EasyJet, JetBlue CEOs Look to AI, IFC

The Aviation Festival kicked off day two in London with three CEOs from major airlines talking about the future of the industry. Although the CEOs did not directly address in-flight connectivity (IFC), airlines admitted that connectivity is key as they look to improve operational efficiency and the passenger experience.

EasyJet is one of the world’s leading low-cost airlines, and CEO Johan Lundgren mentioned that the airline aims to be the leading data-driven airline in the world. He also pointed to the fact that airlines could use Amazon as a great example of how to use data effectively. While easyJet is still deciding whether to use satellite or other technologies for IFC, it is clear that airlines will increasingly use connectivity services.

“We believe data science will be at the core of our airline,” Lundgrun said. “We need to find out what the new technology is. Artificial intelligence (AI) is about the automated experience. It will be key.”

For airlines, generating ancillary revenues is vital. However, Lundgren pointed to the fact that airlines often go about this the wrong way. “The goal of offering a hotel to someone who has flown to the same location 20 times and never booked a hotel with us is probably not a good idea,” he said.

EasyJet is also evaluating the possibility of loyalty programs and looking for ways it can reward customers. “Every company needs something where you reward your customers,” Lundgren said. “For us, it is to find ways that are the easyJet way. We need to bring something that has clear benefits for customers. We can certainly do much more before we look at crypto currencies (in this way).”
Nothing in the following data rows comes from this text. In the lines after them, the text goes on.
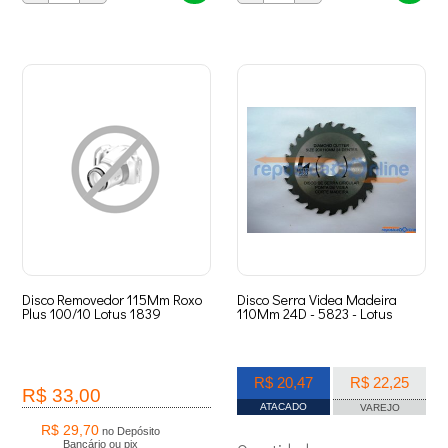
Disco Removedor 115Mm Roxo
Disco Serra Videa Madeira
Plus 100/10 Lotus 1839
110Mm 24D - 5823 - Lotus
R$ 20,47
R$ 22,25
R$ 33,00
ATACADO
VAREJO
R$ 29,70
no Depósito
Bancário ou pix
One of the other speakers was Robin Hayes, CEO of JetBlue, a company that has been known for its IFC strategy and has worked with the likes of Viasat to bring a premium IFC service to customers. While JetBlue is known for flying routes across the East Coast of the U.S., the possibility of it becoming a transatlantic long-haul airline seems to be an intriguing possibility.

“When we look at Europe, the business class fares are obscene. We can do it for a lot cheaper,” Hayes said. “We have 85 NEOs on order. We have the ability to upgrade those to long-range versions if we want. There is a notice period if we want to upgrade. We haven’t taken a final decision on whether we will [expand internationally].”

Hayes said it is key for airlines like JetBlue to try and transform the buying experience for customers, as it does with its Digital 2020 project. The company also invests significantly in technology, as it has in setting up a subsidiary called Tech Ventures.

“A lot of people are hiring data scientists. Does blockchain have a role to play in loyalty programs, for example? We have so much data,” Hayes said. “How do we take that and use it in an appropriate way? What is a data lake? We are at the beginning of that. We have built up our data science teams. It is still very early on.”

Wow Air CEO Skuli Mogensen said airlines can learn from the gaming industry, in terms of how they deal with simultaneous users, for example. He also talked about how to use connectivity going forward. “We have $57 from customers from ancillary revenue,” he added. “We would like to get that up to $100. We want to empower our passengers to become our brand ambassadors.”

While airlines look to modernize, IFC will be at the heart of this engagement. JetBlue is already one of the leaders in IFC, and easyJet has been conducting a trial this year. It remains to be seen how quickly airlines will transform themselves and what role satellite powered IFC will have in this transformation. It will be a key question for many going forward.